Christina, oh my heart is breaking with you. Those moments are just so incredibly difficult. I have had lots of those and I realized early on that it was helpful to discuss with my husband how I was feeling in those moments so he could come alongside and help answer that question when I just wasn’t able to. I am certain he too probably wanted to honor Evelyn’s life and would love to shout her name from the rooftops if given the opportunity, but in those moments it just happens so fast and we have no idea what to say. Praying for you both.

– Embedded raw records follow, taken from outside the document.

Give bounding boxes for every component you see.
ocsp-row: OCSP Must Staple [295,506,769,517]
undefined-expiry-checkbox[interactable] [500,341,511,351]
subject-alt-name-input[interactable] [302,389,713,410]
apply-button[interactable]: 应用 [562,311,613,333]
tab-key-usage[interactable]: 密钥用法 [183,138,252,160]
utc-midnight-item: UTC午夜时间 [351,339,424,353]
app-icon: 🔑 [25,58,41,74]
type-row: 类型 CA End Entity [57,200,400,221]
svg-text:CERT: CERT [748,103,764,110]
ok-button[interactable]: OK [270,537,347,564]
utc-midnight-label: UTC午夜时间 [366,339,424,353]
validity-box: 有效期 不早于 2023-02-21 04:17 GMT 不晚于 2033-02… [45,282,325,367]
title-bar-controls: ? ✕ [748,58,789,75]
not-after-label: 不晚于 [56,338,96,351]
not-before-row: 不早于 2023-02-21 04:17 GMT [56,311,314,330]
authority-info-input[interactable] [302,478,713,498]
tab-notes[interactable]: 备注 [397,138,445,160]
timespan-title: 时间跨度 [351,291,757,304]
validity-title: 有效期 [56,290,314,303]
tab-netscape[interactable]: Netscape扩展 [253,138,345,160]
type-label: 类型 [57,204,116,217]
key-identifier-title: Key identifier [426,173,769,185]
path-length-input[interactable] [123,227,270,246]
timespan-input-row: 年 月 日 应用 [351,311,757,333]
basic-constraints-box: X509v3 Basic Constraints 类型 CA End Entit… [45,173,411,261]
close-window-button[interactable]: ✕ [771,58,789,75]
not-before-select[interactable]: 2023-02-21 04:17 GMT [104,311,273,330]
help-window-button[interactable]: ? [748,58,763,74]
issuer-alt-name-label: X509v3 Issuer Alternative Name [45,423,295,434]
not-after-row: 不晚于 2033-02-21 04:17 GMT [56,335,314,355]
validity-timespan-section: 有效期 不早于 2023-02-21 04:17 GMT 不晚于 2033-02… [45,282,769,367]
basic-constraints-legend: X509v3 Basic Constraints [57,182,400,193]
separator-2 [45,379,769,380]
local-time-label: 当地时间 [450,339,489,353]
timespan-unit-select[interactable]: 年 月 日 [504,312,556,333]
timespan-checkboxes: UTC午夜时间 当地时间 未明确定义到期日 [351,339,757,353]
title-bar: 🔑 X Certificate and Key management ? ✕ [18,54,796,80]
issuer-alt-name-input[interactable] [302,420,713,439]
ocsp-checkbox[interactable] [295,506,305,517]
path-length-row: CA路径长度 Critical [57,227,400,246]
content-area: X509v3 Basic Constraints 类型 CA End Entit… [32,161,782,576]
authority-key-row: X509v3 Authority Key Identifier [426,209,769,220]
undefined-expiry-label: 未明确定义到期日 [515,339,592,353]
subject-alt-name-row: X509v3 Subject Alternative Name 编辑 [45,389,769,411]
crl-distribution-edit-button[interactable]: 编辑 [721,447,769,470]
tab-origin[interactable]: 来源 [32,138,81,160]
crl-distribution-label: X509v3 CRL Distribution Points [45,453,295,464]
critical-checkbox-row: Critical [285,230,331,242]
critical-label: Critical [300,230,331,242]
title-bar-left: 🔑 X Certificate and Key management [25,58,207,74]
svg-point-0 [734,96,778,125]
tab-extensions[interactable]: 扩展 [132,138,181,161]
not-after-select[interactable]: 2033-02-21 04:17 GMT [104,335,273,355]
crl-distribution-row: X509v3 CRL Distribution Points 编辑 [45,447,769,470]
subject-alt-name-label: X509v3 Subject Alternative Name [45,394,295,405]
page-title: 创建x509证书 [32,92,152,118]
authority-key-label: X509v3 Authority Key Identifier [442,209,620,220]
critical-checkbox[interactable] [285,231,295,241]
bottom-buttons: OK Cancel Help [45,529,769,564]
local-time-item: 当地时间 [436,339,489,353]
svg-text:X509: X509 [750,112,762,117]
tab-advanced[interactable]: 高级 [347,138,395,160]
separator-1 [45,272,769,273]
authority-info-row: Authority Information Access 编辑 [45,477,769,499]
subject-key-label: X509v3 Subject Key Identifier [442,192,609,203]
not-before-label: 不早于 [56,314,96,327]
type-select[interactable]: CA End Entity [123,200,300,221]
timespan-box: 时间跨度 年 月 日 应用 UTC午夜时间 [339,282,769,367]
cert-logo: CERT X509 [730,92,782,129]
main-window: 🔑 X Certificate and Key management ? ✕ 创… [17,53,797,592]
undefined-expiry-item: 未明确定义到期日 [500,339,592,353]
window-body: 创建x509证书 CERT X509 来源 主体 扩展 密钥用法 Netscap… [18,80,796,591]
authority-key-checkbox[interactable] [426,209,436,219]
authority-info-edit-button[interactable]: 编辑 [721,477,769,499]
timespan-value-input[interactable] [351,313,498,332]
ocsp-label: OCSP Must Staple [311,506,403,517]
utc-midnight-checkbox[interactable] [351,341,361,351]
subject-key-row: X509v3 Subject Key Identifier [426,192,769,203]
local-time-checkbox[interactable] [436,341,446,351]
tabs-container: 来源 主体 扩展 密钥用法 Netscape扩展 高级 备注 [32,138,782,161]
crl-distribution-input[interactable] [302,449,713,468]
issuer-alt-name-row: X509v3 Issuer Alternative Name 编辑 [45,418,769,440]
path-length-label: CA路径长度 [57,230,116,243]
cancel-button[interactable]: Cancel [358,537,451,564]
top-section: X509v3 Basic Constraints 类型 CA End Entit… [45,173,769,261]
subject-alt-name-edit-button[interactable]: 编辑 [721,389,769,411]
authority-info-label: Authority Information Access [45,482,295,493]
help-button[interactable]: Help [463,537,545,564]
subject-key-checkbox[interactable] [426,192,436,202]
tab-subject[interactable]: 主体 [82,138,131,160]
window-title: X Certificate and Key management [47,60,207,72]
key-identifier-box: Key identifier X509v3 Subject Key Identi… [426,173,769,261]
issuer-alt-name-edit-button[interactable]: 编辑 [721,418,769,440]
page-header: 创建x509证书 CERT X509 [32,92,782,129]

And especially praying for you this Mother’s Day.
xo
ashlee
Yes, I agree that it is adifficult question to answer.
My son has been gone 1 1/2 years.
God has showed tremendous grace to myself and family
At first, I would find myself avoiding people I knew. Especially customers at work. There are so many that I would see after being gone. They would ask me questions. New people I meet ask me how many children. Especially, when I was pregnant.

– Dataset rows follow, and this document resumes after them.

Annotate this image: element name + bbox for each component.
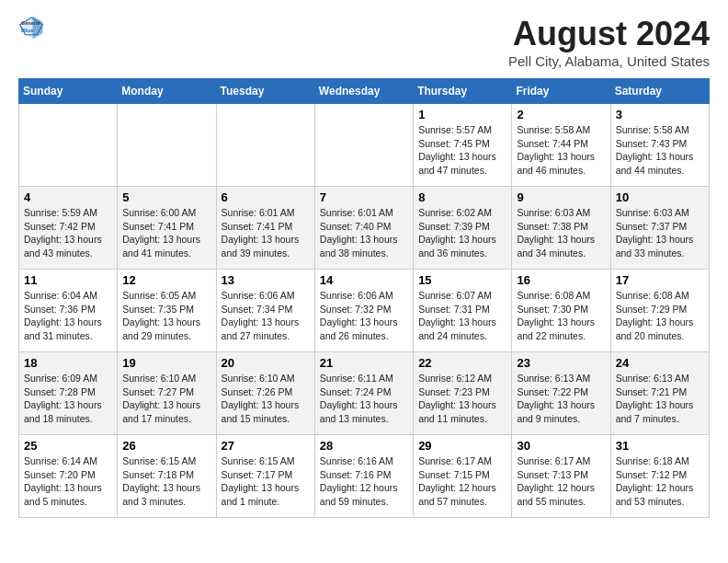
day-cell: 13Sunrise: 6:06 AM Sunset: 7:34 PM Dayli… (216, 270, 314, 352)
calendar-table: SundayMondayTuesdayWednesdayThursdayFrid… (18, 78, 710, 518)
day-cell: 3Sunrise: 5:58 AM Sunset: 7:43 PM Daylig… (610, 104, 709, 187)
day-cell: 11Sunrise: 6:04 AM Sunset: 7:36 PM Dayli… (19, 270, 118, 352)
column-headers: SundayMondayTuesdayWednesdayThursdayFrid… (19, 79, 710, 104)
day-cell: 6Sunrise: 6:01 AM Sunset: 7:41 PM Daylig… (216, 187, 314, 270)
day-number: 8 (418, 190, 506, 204)
day-number: 22 (418, 356, 506, 370)
day-info: Sunrise: 6:18 AM Sunset: 7:12 PM Dayligh… (616, 454, 704, 509)
svg-text:General: General (21, 20, 40, 26)
week-row-5: 25Sunrise: 6:14 AM Sunset: 7:20 PM Dayli… (19, 435, 710, 518)
day-number: 25 (24, 439, 112, 453)
day-info: Sunrise: 6:10 AM Sunset: 7:26 PM Dayligh… (222, 372, 310, 426)
day-info: Sunrise: 6:13 AM Sunset: 7:22 PM Dayligh… (517, 372, 605, 426)
day-number: 1 (418, 108, 506, 121)
week-row-2: 4Sunrise: 5:59 AM Sunset: 7:42 PM Daylig… (19, 187, 710, 270)
day-cell: 26Sunrise: 6:15 AM Sunset: 7:18 PM Dayli… (118, 435, 216, 518)
day-info: Sunrise: 6:07 AM Sunset: 7:31 PM Dayligh… (418, 289, 506, 343)
day-info: Sunrise: 6:17 AM Sunset: 7:15 PM Dayligh… (418, 454, 506, 509)
day-info: Sunrise: 6:10 AM Sunset: 7:27 PM Dayligh… (122, 372, 210, 426)
day-info: Sunrise: 6:11 AM Sunset: 7:24 PM Dayligh… (320, 372, 408, 426)
day-info: Sunrise: 6:05 AM Sunset: 7:35 PM Dayligh… (122, 289, 210, 343)
day-cell: 5Sunrise: 6:00 AM Sunset: 7:41 PM Daylig… (118, 187, 216, 270)
day-number: 17 (616, 273, 704, 287)
day-number: 5 (122, 190, 210, 204)
day-cell: 23Sunrise: 6:13 AM Sunset: 7:22 PM Dayli… (512, 352, 610, 435)
day-number: 10 (616, 190, 704, 204)
day-number: 6 (222, 190, 310, 204)
day-number: 2 (517, 108, 605, 121)
logo: General Blue (18, 15, 44, 40)
svg-text:Blue: Blue (21, 27, 34, 33)
day-info: Sunrise: 6:08 AM Sunset: 7:30 PM Dayligh… (517, 289, 605, 343)
day-cell: 8Sunrise: 6:02 AM Sunset: 7:39 PM Daylig… (414, 187, 512, 270)
title-area: August 2024 Pell City, Alabama, United S… (508, 15, 710, 69)
col-header-saturday: Saturday (610, 79, 709, 104)
day-cell (314, 104, 413, 187)
day-cell: 15Sunrise: 6:07 AM Sunset: 7:31 PM Dayli… (414, 270, 512, 352)
day-number: 20 (222, 356, 310, 370)
day-cell: 1Sunrise: 5:57 AM Sunset: 7:45 PM Daylig… (414, 104, 512, 187)
day-info: Sunrise: 6:14 AM Sunset: 7:20 PM Dayligh… (24, 454, 112, 509)
day-info: Sunrise: 6:16 AM Sunset: 7:16 PM Dayligh… (320, 454, 408, 509)
day-info: Sunrise: 6:04 AM Sunset: 7:36 PM Dayligh… (24, 289, 112, 343)
day-number: 16 (517, 273, 605, 287)
day-info: Sunrise: 6:06 AM Sunset: 7:34 PM Dayligh… (222, 289, 310, 343)
day-cell: 4Sunrise: 5:59 AM Sunset: 7:42 PM Daylig… (19, 187, 118, 270)
page-subtitle: Pell City, Alabama, United States (508, 53, 710, 69)
day-info: Sunrise: 6:09 AM Sunset: 7:28 PM Dayligh… (24, 372, 112, 426)
day-number: 26 (122, 439, 210, 453)
day-number: 9 (517, 190, 605, 204)
col-header-monday: Monday (118, 79, 216, 104)
day-cell: 14Sunrise: 6:06 AM Sunset: 7:32 PM Dayli… (314, 270, 413, 352)
day-cell: 25Sunrise: 6:14 AM Sunset: 7:20 PM Dayli… (19, 435, 118, 518)
week-row-1: 1Sunrise: 5:57 AM Sunset: 7:45 PM Daylig… (19, 104, 710, 187)
col-header-tuesday: Tuesday (216, 79, 314, 104)
day-cell: 19Sunrise: 6:10 AM Sunset: 7:27 PM Dayli… (118, 352, 216, 435)
day-number: 14 (320, 273, 408, 287)
day-info: Sunrise: 6:02 AM Sunset: 7:39 PM Dayligh… (418, 206, 506, 260)
day-cell: 20Sunrise: 6:10 AM Sunset: 7:26 PM Dayli… (216, 352, 314, 435)
day-number: 29 (418, 439, 506, 453)
day-cell: 18Sunrise: 6:09 AM Sunset: 7:28 PM Dayli… (19, 352, 118, 435)
day-cell: 9Sunrise: 6:03 AM Sunset: 7:38 PM Daylig… (512, 187, 610, 270)
day-info: Sunrise: 5:59 AM Sunset: 7:42 PM Dayligh… (24, 206, 112, 260)
day-info: Sunrise: 5:58 AM Sunset: 7:44 PM Dayligh… (517, 123, 605, 178)
day-number: 30 (517, 439, 605, 453)
day-cell: 12Sunrise: 6:05 AM Sunset: 7:35 PM Dayli… (118, 270, 216, 352)
day-number: 24 (616, 356, 704, 370)
day-number: 21 (320, 356, 408, 370)
day-cell: 31Sunrise: 6:18 AM Sunset: 7:12 PM Dayli… (610, 435, 709, 518)
week-row-4: 18Sunrise: 6:09 AM Sunset: 7:28 PM Dayli… (19, 352, 710, 435)
day-number: 23 (517, 356, 605, 370)
col-header-wednesday: Wednesday (314, 79, 413, 104)
day-info: Sunrise: 6:15 AM Sunset: 7:17 PM Dayligh… (222, 454, 310, 509)
col-header-friday: Friday (512, 79, 610, 104)
day-number: 31 (616, 439, 704, 453)
day-info: Sunrise: 6:13 AM Sunset: 7:21 PM Dayligh… (616, 372, 704, 426)
day-number: 3 (616, 108, 704, 121)
day-cell: 30Sunrise: 6:17 AM Sunset: 7:13 PM Dayli… (512, 435, 610, 518)
day-cell: 16Sunrise: 6:08 AM Sunset: 7:30 PM Dayli… (512, 270, 610, 352)
day-number: 15 (418, 273, 506, 287)
day-cell: 2Sunrise: 5:58 AM Sunset: 7:44 PM Daylig… (512, 104, 610, 187)
page-title: August 2024 (508, 15, 710, 53)
day-cell: 28Sunrise: 6:16 AM Sunset: 7:16 PM Dayli… (314, 435, 413, 518)
day-cell (118, 104, 216, 187)
day-number: 7 (320, 190, 408, 204)
page-header: General Blue August 2024 Pell City, Alab… (18, 15, 710, 69)
col-header-thursday: Thursday (414, 79, 512, 104)
day-info: Sunrise: 6:08 AM Sunset: 7:29 PM Dayligh… (616, 289, 704, 343)
day-cell: 22Sunrise: 6:12 AM Sunset: 7:23 PM Dayli… (414, 352, 512, 435)
day-number: 11 (24, 273, 112, 287)
logo-icon: General Blue (18, 15, 44, 40)
day-number: 18 (24, 356, 112, 370)
week-row-3: 11Sunrise: 6:04 AM Sunset: 7:36 PM Dayli… (19, 270, 710, 352)
day-info: Sunrise: 5:57 AM Sunset: 7:45 PM Dayligh… (418, 123, 506, 178)
day-info: Sunrise: 6:17 AM Sunset: 7:13 PM Dayligh… (517, 454, 605, 509)
day-info: Sunrise: 6:01 AM Sunset: 7:41 PM Dayligh… (222, 206, 310, 260)
day-cell: 29Sunrise: 6:17 AM Sunset: 7:15 PM Dayli… (414, 435, 512, 518)
day-info: Sunrise: 6:15 AM Sunset: 7:18 PM Dayligh… (122, 454, 210, 509)
col-header-sunday: Sunday (19, 79, 118, 104)
day-cell: 21Sunrise: 6:11 AM Sunset: 7:24 PM Dayli… (314, 352, 413, 435)
day-number: 12 (122, 273, 210, 287)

I would find myself avoiding conversation. I told God I did not want to be that way.
He stregthened me to be able to answer the questions, knowing it was bringing Him glory.
Walking our son through sickness and death was the hardest journey I have experienced. At the same time it was one of the most beautiful and grace filled journeys I have experienced.

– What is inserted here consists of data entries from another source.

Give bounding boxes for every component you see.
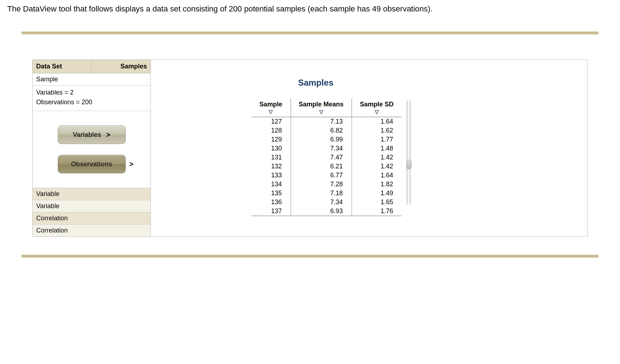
sample-label: Sample (33, 73, 151, 86)
table-row[interactable]: 1307.341.48 (251, 144, 402, 153)
chevron-right-icon: > (129, 160, 134, 168)
panel-title: Samples (244, 78, 387, 88)
cell-sd: 1.64 (352, 171, 402, 180)
info-block: Variables = 2 Observations = 200 (33, 86, 151, 111)
cell-sample: 134 (251, 180, 291, 189)
cell-mean: 7.34 (291, 198, 352, 207)
observations-button[interactable]: Observations (58, 155, 126, 173)
table-row[interactable]: 1277.131.64 (251, 117, 402, 126)
tab-samples[interactable]: Samples (92, 60, 151, 73)
cell-sample: 129 (251, 135, 291, 144)
samples-table-wrap: Sample ▽ Sample Means ▽ Sample SD ▽ (251, 99, 573, 216)
table-row[interactable]: 1347.281.82 (251, 180, 402, 189)
table-scrollbar[interactable] (407, 101, 410, 205)
col-header-sd[interactable]: Sample SD ▽ (352, 99, 402, 117)
list-item[interactable]: Correlation (33, 212, 151, 224)
main-panel: Samples Sample ▽ Sample Means ▽ (151, 60, 587, 236)
sidebar-bottom-list: Variable Variable Correlation Correlatio… (33, 188, 151, 236)
cell-sd: 1.48 (352, 144, 402, 153)
observations-button-label: Observations (71, 161, 112, 168)
table-row[interactable]: 1286.821.62 (251, 126, 402, 135)
cell-sample: 136 (251, 198, 291, 207)
variables-button-label: Variables (73, 131, 101, 139)
observations-count: Observations = 200 (36, 97, 147, 107)
col-header-sample[interactable]: Sample ▽ (251, 99, 291, 117)
table-row[interactable]: 1296.991.77 (251, 135, 402, 144)
table-row[interactable]: 1317.471.42 (251, 153, 402, 162)
sort-down-icon: ▽ (298, 109, 344, 115)
list-item[interactable]: Variable (33, 200, 151, 212)
cell-sd: 1.77 (352, 135, 402, 144)
table-row[interactable]: 1376.931.76 (251, 207, 402, 216)
divider-bottom (22, 255, 598, 258)
table-row[interactable]: 1357.181.49 (251, 189, 402, 198)
cell-mean: 7.18 (291, 189, 352, 198)
cell-mean: 7.13 (291, 117, 352, 126)
cell-sample: 137 (251, 207, 291, 216)
chevron-right-icon: > (106, 131, 110, 139)
cell-sd: 1.76 (352, 207, 402, 216)
sidebar: Data Set Samples Sample Variables = 2 Ob… (33, 60, 151, 236)
cell-sd: 1.49 (352, 189, 402, 198)
scroll-thumb[interactable] (406, 160, 411, 169)
col-header-means-label: Sample Means (299, 101, 343, 108)
cell-sd: 1.62 (352, 126, 402, 135)
variables-button[interactable]: Variables > (58, 125, 126, 144)
cell-sample: 132 (251, 162, 291, 171)
sidebar-buttons: Variables > Observations > (33, 111, 151, 188)
cell-sample: 133 (251, 171, 291, 180)
cell-sd: 1.42 (352, 162, 402, 171)
col-header-sd-label: Sample SD (360, 101, 394, 108)
cell-sample: 128 (251, 126, 291, 135)
cell-sample: 131 (251, 153, 291, 162)
cell-mean: 7.47 (291, 153, 352, 162)
table-row[interactable]: 1336.771.64 (251, 171, 402, 180)
samples-table-body: 1277.131.641286.821.621296.991.771307.34… (251, 117, 402, 216)
list-item[interactable]: Variable (33, 188, 151, 200)
tab-dataset[interactable]: Data Set (33, 60, 92, 73)
cell-mean: 6.77 (291, 171, 352, 180)
variables-count: Variables = 2 (36, 88, 147, 97)
table-row[interactable]: 1326.211.42 (251, 162, 402, 171)
sort-down-icon: ▽ (359, 109, 395, 115)
cell-mean: 6.99 (291, 135, 352, 144)
divider-top (22, 32, 598, 34)
cell-mean: 6.82 (291, 126, 352, 135)
cell-sample: 135 (251, 189, 291, 198)
cell-mean: 7.28 (291, 180, 352, 189)
cell-mean: 6.93 (291, 207, 352, 216)
col-header-means[interactable]: Sample Means ▽ (291, 99, 352, 117)
sort-down-icon: ▽ (258, 109, 283, 115)
table-row[interactable]: 1367.341.65 (251, 198, 402, 207)
cell-sd: 1.65 (352, 198, 402, 207)
cell-sample: 130 (251, 144, 291, 153)
sidebar-tabs: Data Set Samples (33, 60, 151, 73)
cell-mean: 6.21 (291, 162, 352, 171)
cell-sd: 1.42 (352, 153, 402, 162)
intro-text: The DataView tool that follows displays … (7, 4, 613, 14)
list-item[interactable]: Correlation (33, 224, 151, 236)
samples-table: Sample ▽ Sample Means ▽ Sample SD ▽ (251, 99, 402, 216)
dataview-tool: Data Set Samples Sample Variables = 2 Ob… (32, 59, 588, 237)
cell-sample: 127 (251, 117, 291, 126)
cell-mean: 7.34 (291, 144, 352, 153)
cell-sd: 1.82 (352, 180, 402, 189)
col-header-sample-label: Sample (259, 101, 282, 108)
cell-sd: 1.64 (352, 117, 402, 126)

Gods comfort and gentle hand has been upon our family.
Sometimes, I may choose not to go in detail about what happened to our son.
That is ok too.
Some days I am not able to walk through those memories. They are painful and joyous at the same time. Which is not always easy to experience.
I miss our son fiercely.
I know Gods plan was played out in his life. God does not make mistakes 🙂
That brings me comfort.
Yes. So grateful for the miraculous joy and beauty and grace God gives amidst heartache. Praying for you this Mother’s Day.
xo
ashlee
Thanks for sharing your heart, and giving us insight on how we can comfort and support you through something we’d otherwise not know how to do!
Thank you Lisa for reading and for desiring to love well and comfort and support those who are hurting around you. So grateful for you. xo, ashlee
I love this, Ashlee. Thank you so much for sharing this. There is depth and beauty in your story, and I’m especially appreciative for the advice on what to say when on the other side of that conversation.
Thank you Audrey for reading and for desiring to love those in your life who are hurting. xo, ashlee
Oh Ashlee thank you for helping me to understand what it is to loss a child. A dear friend of mine lost her baby girl last week. She was one month old. I am at loss for words and want to make sure I understand what she is going through. Thanks for this website!!!!